Olympia committee reviews 304-unit affordable housing project on 9th Avenue SW


The Olympia Site Plan Review Committee received a project proposal for a multifamily development at 3909 9th Ave SW.

On May 22, the committee reviewed the proposed development being called Fieldstone Apartments, which would provide 304 affordable housing with all rents restricted based on income averaging 60% of area median income (AMI), ranging from 30-80% AMI. Funding will come from Washington State’s 4% Low-Income Housing Tax Credit Bond Program.

The project involves 11 residential buildings, one community center, surface parking and residential amenities.

Fieldstone not related to Fieldstone

If the name "Fieldstone" sounds familiar, it might be due to the Fieldstone Cooper Point and Fieldstone Memory Care of Olympia facilities located on Fieldstone Drive SW, just down the street from the planned apartments. But they're not related. 

“That project is not ours, nor are we associated with it. We’re strictly senior living; they are low-income housing," according to Rachael Kendall, Regional Director of Operations for Fieldstone Communities, which operates both of the senior-living facilities. 

A representative of Kimley-Horn, the engineering consulting firm that represented Fieldstone Apartments' owner in the May 22 meeting, responded to The JOLT that she was not aware of any connection between the project owner and Fieldstone Communities and that the project owner prefers to not comment. 

18-acre site next to Olympia Orthopaedic 

The narrative stated the 17.79-acre project site is located at 3909 9th Ave SW. The current zoning consists of both Medical Service (MS) and Professional Office/Residential Multifamily (PO/RM) designations. The northeast portion contains an existing Medical Service building owned by Olympia Orthopedic Properties, LLC. The southeast area is used for stormwater management. The remaining western portion of the site is currently vacant and undeveloped.

This development proposes subdividing the existing parcel into two lots. Lot 1 would be 8.16 acres and will include the existing medical office and stormwater management in the northeast and southeast portion of the site. Lot 2 will be 9.63 acres and will be developed into affordable multifamily units.

During the planning review, Olympia associate planner Paula Smith discussed the split zoning on the project site.

She explained that while the proposed multifamily use is permitted in both zones, there are some differences in the development standards and setbacks between the two zones. In the Medical Services zone, buildings must be within zero to 10 feet of the front property line. The minimum side setback is 10 feet.

In the Professional Office/Residential zone, the minimum front setback is 10 feet, and the minimum side setback is five feet.
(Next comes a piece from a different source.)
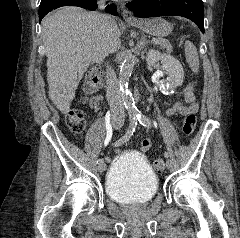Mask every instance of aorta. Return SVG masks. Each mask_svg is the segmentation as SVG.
Wrapping results in <instances>:
<instances>
[{"label":"aorta","instance_id":"aorta-1","mask_svg":"<svg viewBox=\"0 0 240 238\" xmlns=\"http://www.w3.org/2000/svg\"><path fill=\"white\" fill-rule=\"evenodd\" d=\"M135 60L136 57L131 53L127 54L124 57L120 66L118 79L121 97L124 101V105L128 111L129 116H135L139 112L135 105L134 99L128 90L129 79L135 65Z\"/></svg>","mask_w":240,"mask_h":238}]
</instances>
The rear setbacks also differ between the zones.

Smith emphasized that with split zoning, the development will need to consider the standards for each zone and design accordingly to meet coverage, setback and other requirements that vary between the two districts.

Car parking, bicycle parking, walking paths

When discussing parking requirements, Smith noted that the city's parking ratio has recently changed. The new ratio is 0.5 to 1.5 parking stalls per unit. This gives a range of 152 to 456 required stalls for the proposed 300-unit development. 
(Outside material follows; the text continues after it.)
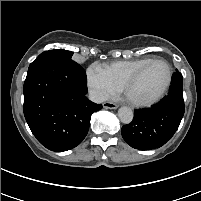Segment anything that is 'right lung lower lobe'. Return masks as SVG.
Masks as SVG:
<instances>
[{"label":"right lung lower lobe","instance_id":"1","mask_svg":"<svg viewBox=\"0 0 201 201\" xmlns=\"http://www.w3.org/2000/svg\"><path fill=\"white\" fill-rule=\"evenodd\" d=\"M23 93L24 116L32 133L56 152L79 145L91 115L102 108L85 96L86 73L73 60L36 59L29 66Z\"/></svg>","mask_w":201,"mask_h":201}]
</instances>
She also addressed bicycle parking requirements. Long-term bicycle parking for residents is required and can be provided inside each unit or in a designated storage room. Short-term bicycle parking of 1 stall per 10 units is required, totaling about 30 stalls, which must be covered and within 50 feet of building entrances.

Smith brought up the topic of safe walking routes for school children. She noted the development may need to conduct a safe walking analysis as part of the application due to the number of multifamily units proposed. The analysis would need to identify which school children in the development would attend, where they would walk or wait for a bus, and evaluate whether there are any gaps in sidewalk infrastructure or other unsafe conditions. She mentioned the school district may require a bus stop to be located on the project site. She advised reaching out to the school district for feedback on their needs. If issues are identified in the safe walking analysis, improvements could potentially be required as part of the project's mitigation.

Drinking water and stormwater

Senior Engineering Plans examiner Tiffani King noted the site is located in the Allison Springs drinking water protection area for wellhead protection. She referenced a city code that guides this.

King stated infiltration methods for treating stormwater pose an issue due to the Wellhead Protection area. However, the applicant had proposed infiltration galleries or infiltration basins, which the engineering examiner said could be discussed further.

She emphasized the landscaping plan submitted with the project would need to address how wellhead protection standards and mitigation plans would be met, as certain activities are restricted in Wellhead Protection areas. This is something that would need to be evaluated in more depth.

Olympia Affordable Housing Program Manager Jacinda Steltjes said the project qualifies as affordable housing by renting units at or below 30% of the AMI.

As for affordable housing incentives, Steltjes added the developer can apply for an 80% exemption on park/school/transportation impact fees.

There may also be a 50% reduction in General Facility Charges (GFC) if eligible for certain programs.

She added that restrictive covenants would need to be recorded to ensure units remain affordable long-term to receive fee exemptions/reductions.